Gas oil composition C, it comprises the Fischer-Tropsch synthetic base oil more than or equal to 60 volume % of the total amount that accounts for this gas oil composition, its sulphur content is for being less than or equal to 5 quality ppm, its aromaticity content is for being less than or equal to 10 volume %, its oxygen level is for being less than or equal to 100 quality ppm, and its density under 15 ℃ is more than or equal to 760kg/m ³And for being less than or equal to 840kg/m ³In distillation characteristics, its 90% distillation temperature for more than or equal to 280 ℃ and for be less than or equal to 350 ℃ with final boiling point for being less than or equal to 360 ℃, its insolubles content behind oxidation-stabilized property testing is for being less than or equal to 0.5mg/100mL, its HFRR wear print diameter under WS 1.4 is for being less than or equal to 400 μ m, its cloud point is for being less than or equal to-3 ℃, its cold filter clogging temperature is for being less than or equal to-10 ℃, its pour point is for being less than or equal to-12.5 ℃, its total content with n-paraffin of 20-30 carbon atom is more than or equal to 4 quality % and less than 6 quality %, its total content with n-paraffin of 20-30 carbon atom is more than or equal to 0.2 and for being less than or equal to 0.6 divided by the determined value of total content of the hydrocarbon with 20-30 carbon atom beyond the described n-paraffin, and has relation between the content CnP of every kind of n-paraffin of 20-25 carbon atom and be restricted to C20P＞C21P＞C22P＞C23P＞C24P＞C25P and (C24P-C25P)/C24P＞(C22P-C23P)/C22P＞(C20P-C21P)/C20P;

Step 1: by pipeline mediation, action of forced stirring or leave standstill enough time with the lubricity improver that comprises lipid acid and/or fatty acid ester by mixing with described gas oil composition more than or equal to 20mg/L and the amount that is less than or equal to 300mg/L in active ingredient; With

Step 2: by pipeline mediation, action of forced stirring or leave standstill enough time with the cold flow improver of compound that comprises vinyl-vinyl acetate copolymer and/or have a surface-active action by mixing with described gas oil composition more than or equal to 20mg/L and the amount that is less than or equal to 1000mg/L in active ingredient.
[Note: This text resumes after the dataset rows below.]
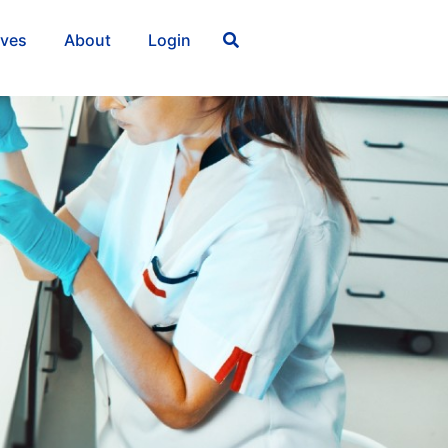
ives
About
Login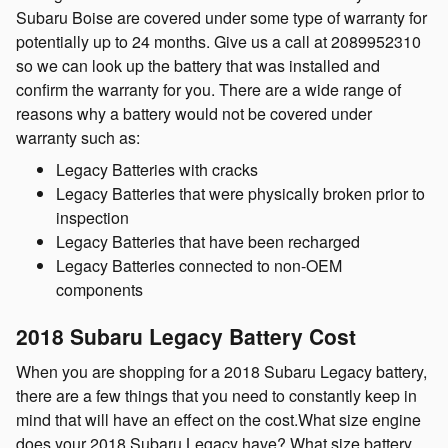
Subaru Boise are covered under some type of warranty for
potentially up to 24 months. Give us a call at 2089952310
so we can look up the battery that was installed and
confirm the warranty for you. There are a wide range of
reasons why a battery would not be covered under
warranty such as:
Legacy Batteries with cracks
Legacy Batteries that were physically broken prior to
inspection
Legacy Batteries that have been recharged
Legacy Batteries connected to non-OEM
components
2018 Subaru Legacy Battery Cost
When you are shopping for a 2018 Subaru Legacy battery,
there are a few things that you need to constantly keep in
mind that will have an effect on the cost.What size engine
does your 2018 Subaru Legacy have? What size battery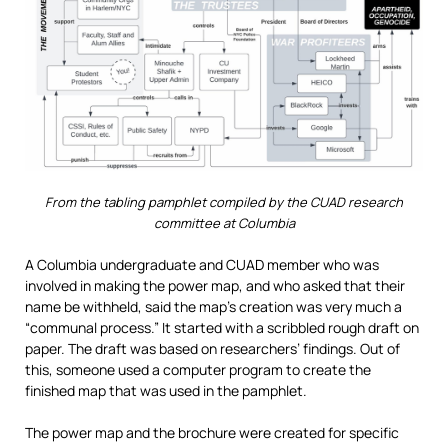
From the tabling pamphlet compiled by the CUAD research
committee at Columbia
A Columbia undergraduate and CUAD member who was
involved in making the power map, and who asked that their
name be withheld, said the map’s creation was very much a
“communal process.” It started with a scribbled rough draft on
paper. The draft was based on researchers’ findings. Out of
this, someone used a computer program to create the
finished map that was used in the pamphlet.
The power map and the brochure were created for specific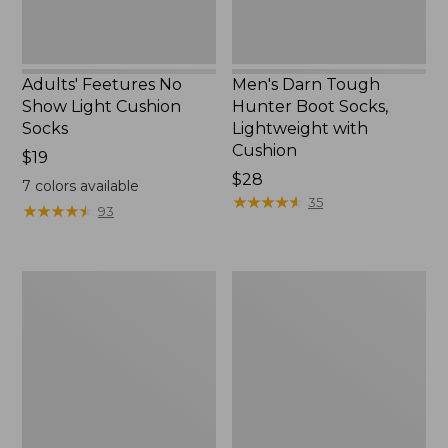
Cushion
Adults' Feetures No
Men's Darn Tough
Show Light Cushion
Hunter Boot Socks,
Socks
Lightweight with
Cushion
Price:
$19
$19
Price:
$28
7
colors available
$28
★
★
★
★
★
★
★
★
★
★
35
★
★
★
★
★
★
★
★
★
★
93
Adults'
Adults'
Wicked
Cresta
Soft
Wool
Cotton
No
Socks
Fly
Animal
Zone
Gift
Lightweight
Set,
Hiking
3-
Socks,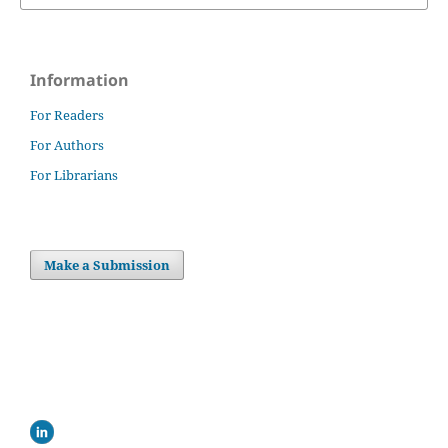
Information
For Readers
For Authors
For Librarians
Make a Submission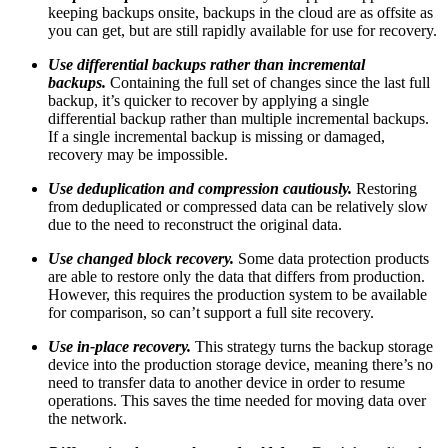
keeping backups onsite, backups in the cloud are as offsite as
you can get, but are still rapidly available for use for recovery.
Use differential backups rather than incremental
backups.
Containing the full set of changes since the last full
backup, it’s quicker to recover by applying a single
differential backup rather than multiple incremental backups.
If a single incremental backup is missing or damaged,
recovery may be impossible.
Use deduplication and compression cautiously.
Restoring
from deduplicated or compressed data can be relatively slow
due to the need to reconstruct the original data.
Use changed block recovery.
Some data protection products
are able to restore only the data that differs from production.
However, this requires the production system to be available
for comparison, so can’t support a full site recovery.
Use in-place recovery.
This strategy turns the backup storage
device into the production storage device, meaning there’s no
need to transfer data to another device in order to resume
operations. This saves the time needed for moving data over
the network.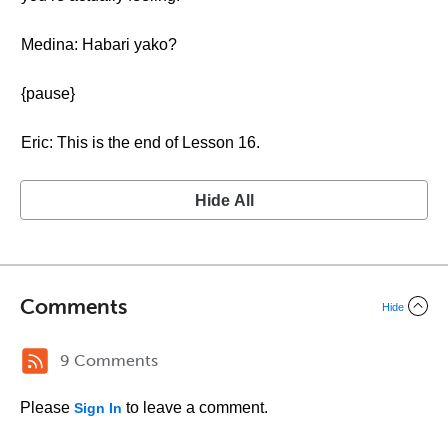
Medina: Habari yako?
{pause}
Eric: This is the end of Lesson 16.
Hide All
Comments
Hide
9 Comments
Please
to leave a comment.
Sign In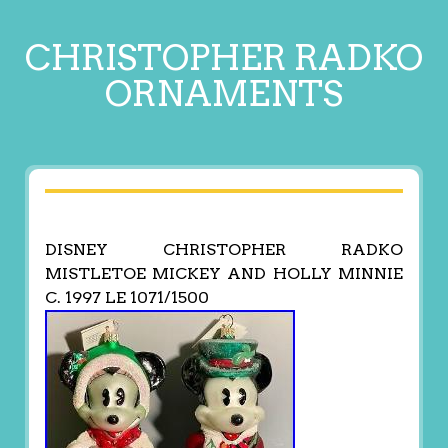
CHRISTOPHER RADKO
ORNAMENTS
DISNEY CHRISTOPHER RADKO
MISTLETOE MICKEY AND HOLLY MINNIE
C. 1997 LE 1071/1500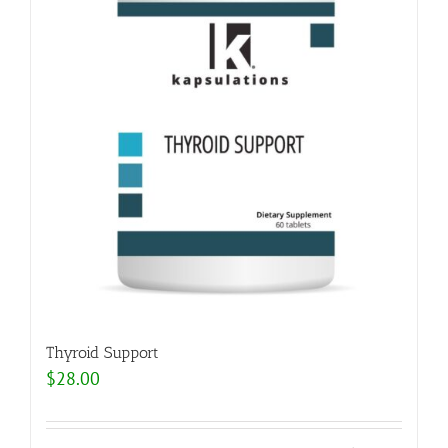
Thyroid Support
$
28.00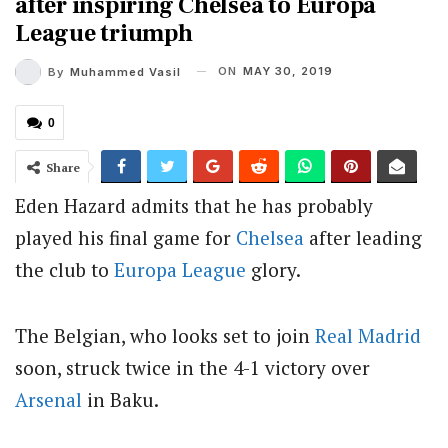
after inspiring Chelsea to Europa
League triumph
ON
MAY 30, 2019
By
Muhammed Vasil
0
Share
Eden Hazard admits that he has probably
played his final game for
Chelsea
after leading
the club to
Europa League
glory.
The Belgian, who looks set to join
Real Madrid
soon, struck twice in the 4-1 victory over
Arsenal
in Baku.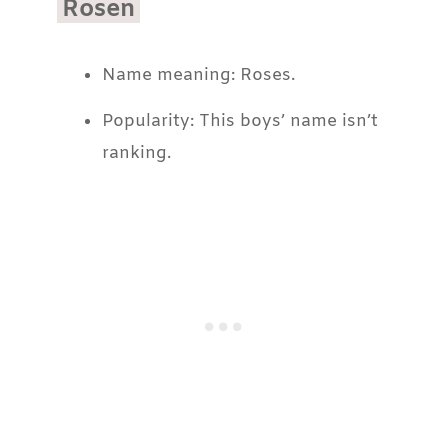
Rosen
Name meaning: Roses.
Popularity: This boys’ name isn’t
ranking.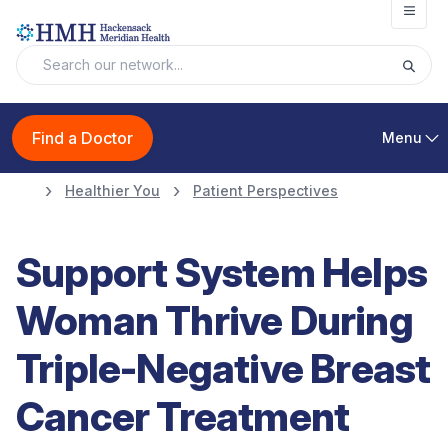
Open
Find a Doctor
Menu
Healthier You
Patient Perspectives
Support System Helps
Woman Thrive During
Triple-Negative Breast
Cancer Treatment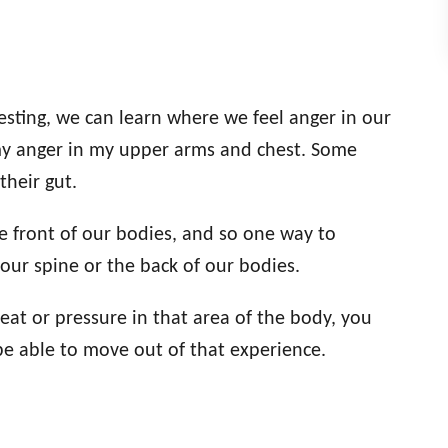
sting, we can learn where we feel anger in our
 my anger in my upper arms and chest. Some
their gut.
he front of our bodies, and so one way to
 our spine or the back of our bodies.
eat or pressure in that area of the body, you
e able to move out of that experience.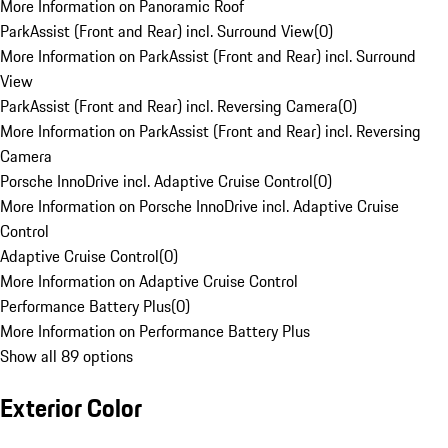
More Information on Panoramic Roof
ParkAssist (Front and Rear) incl. Surround View
(
0
)
More Information on ParkAssist (Front and Rear) incl. Surround
View
ParkAssist (Front and Rear) incl. Reversing Camera
(
0
)
More Information on ParkAssist (Front and Rear) incl. Reversing
Camera
Porsche InnoDrive incl. Adaptive Cruise Control
(
0
)
More Information on Porsche InnoDrive incl. Adaptive Cruise
Control
Adaptive Cruise Control
(
0
)
More Information on Adaptive Cruise Control
Performance Battery Plus
(
0
)
More Information on Performance Battery Plus
Show all 89 options
Exterior Color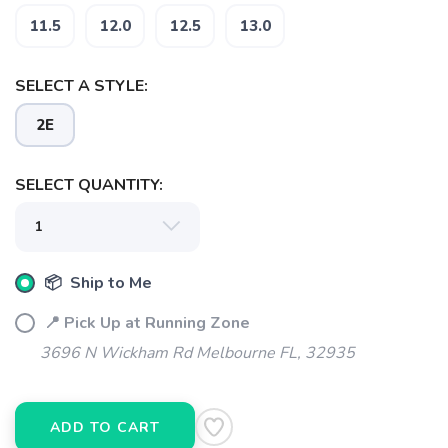
11.5
12.0
12.5
13.0
SELECT A STYLE:
2E
SELECT QUANTITY:
📦 Ship to Me
📍 Pick Up at Running Zone
3696 N Wickham Rd Melbourne FL, 32935
ADD TO CART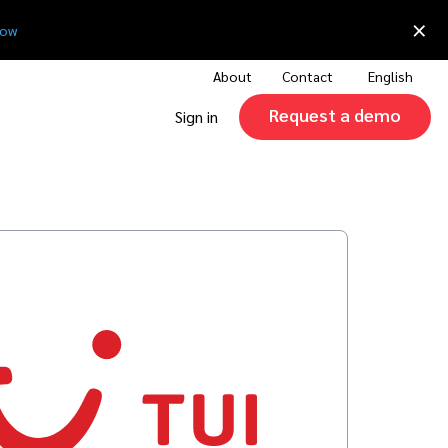
×
now
About
Contact
English
Request a demo
Sign in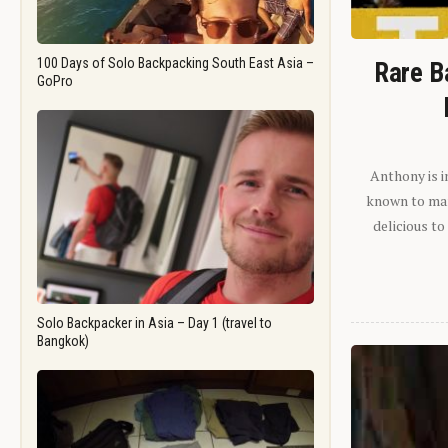
100 Days of Solo Backpacking South East Asia –
Rare B
GoPro
Anthony is i
known to man.
delicious to
Solo Backpacker in Asia – Day 1 (travel to
Bangkok)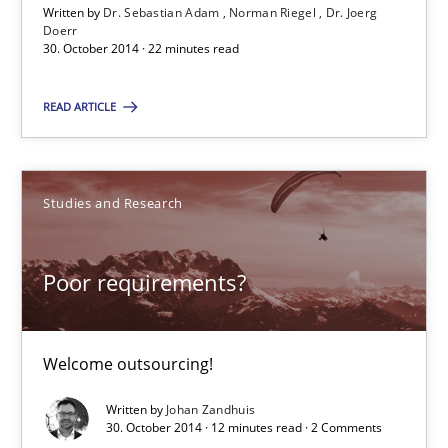
Welcome outsourcing!
Written by
Dr. Sebastian Adam
Norman Riegel
Dr. Joerg
Doerr
30. October 2014 · 22 minutes read
Studies and Research
READ ARTICLE
Johan Zandhuis
Studies and Research
30.10.2014
Poor requirements?
12 minutes
Welcome outsourcing!
Advance
Written by
Johan Zandhuis
Verification and Validation of System Requirements by Animati
30. October 2014 · 12 minutes read · 2 Comments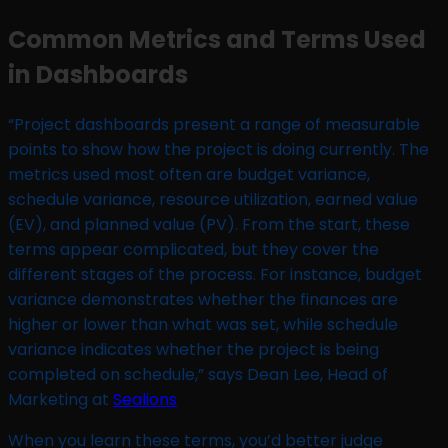
Common Metrics and Terms Used
in Dashboards
“Project dashboards present a range of measurable
points to show how the project is doing currently. The
metrics used most often are budget variance,
schedule variance, resource utilization, earned value
(EV), and planned value (PV). From the start, these
terms appear complicated, but they cover the
different stages of the process. For instance, budget
variance demonstrates whether the finances are
higher or lower than what was set, while schedule
variance indicates whether the project is being
completed on schedule,” says Dean Lee, Head of
Marketing at
Sealions
When you learn these terms, you’d better judge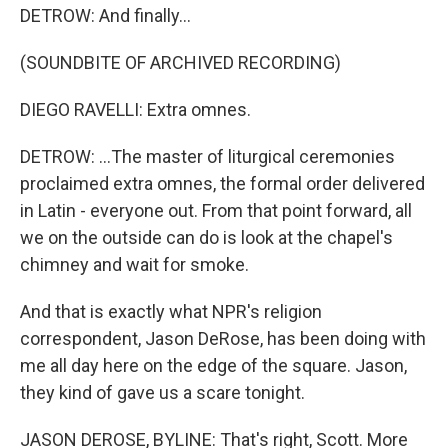
DETROW: And finally...
(SOUNDBITE OF ARCHIVED RECORDING)
DIEGO RAVELLI: Extra omnes.
DETROW: ...The master of liturgical ceremonies
proclaimed extra omnes, the formal order delivered
in Latin - everyone out. From that point forward, all
we on the outside can do is look at the chapel's
chimney and wait for smoke.
And that is exactly what NPR's religion
correspondent, Jason DeRose, has been doing with
me all day here on the edge of the square. Jason,
they kind of gave us a scare tonight.
JASON DEROSE, BYLINE: That's right, Scott. More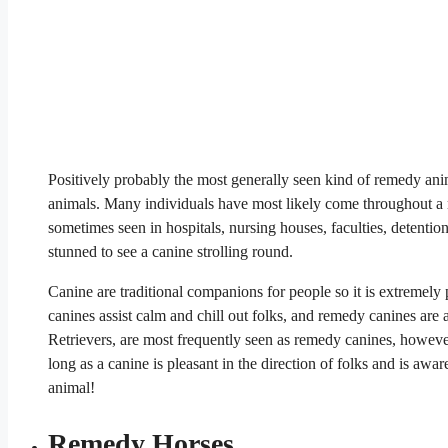
Positively probably the most generally seen kind of remedy anim
animals. Many individuals have most likely come throughout a r
sometimes seen in hospitals, nursing houses, faculties, detention f
stunned to see a canine strolling round.
Canine are traditional companions for people so it is extremely 
canines assist calm and chill out folks, and remedy canines are
Retrievers, are most frequently seen as remedy canines, howeve
long as a canine is pleasant in the direction of folks and is aw
animal!
Remedy Horses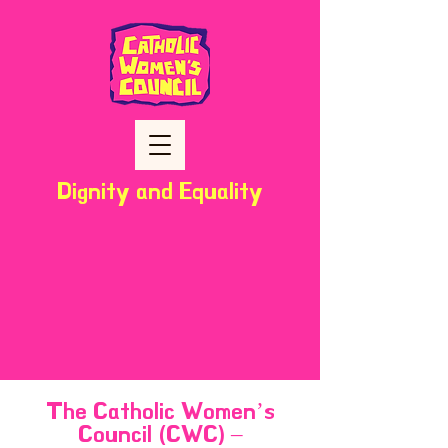
Dignity and Equality
The Catholic Women’s
Council (CWC) –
2. the gas oil composition of claim 1, wherein in the step that is added between step 1 and 2 by pipeline mediation, action of forced stirring or leave standstill enough time with described gas oil composition with mix more than or equal to 20mg/L and the purification agent that is less than or equal to 500mg/L, described purification agent comprises polyether amine compound, polybutylene-based amine compound, alkenyl succinic diamide compound or alkenyl succinimide compound.

3. the gas oil composition of claim 1, wherein said lubricity improver and cold flow improver contain solvent separately, and this solvent does not contain fusing point and is the chemical substance more than or equal to 10 ℃.

4. the gas oil composition of claim 2, wherein said lubricity improver, purification agent and cold flow improver contain solvent separately, and this solvent does not contain fusing point and is the chemical substance more than or equal to 10 ℃

5. each the gas oil composition of claim 1-4, the peroxide value of wherein said gas oil composition after the accelerated oxidation test is for being less than or equal to 50 quality ppm, and the kinematic viscosity under 30 ℃ is more than or equal to 2.5mm ²/ s and for being less than or equal to 5.0mm ²/ s, cetane index are more than or equal to 45, and water-content is for being less than or equal to 100 volume ppm.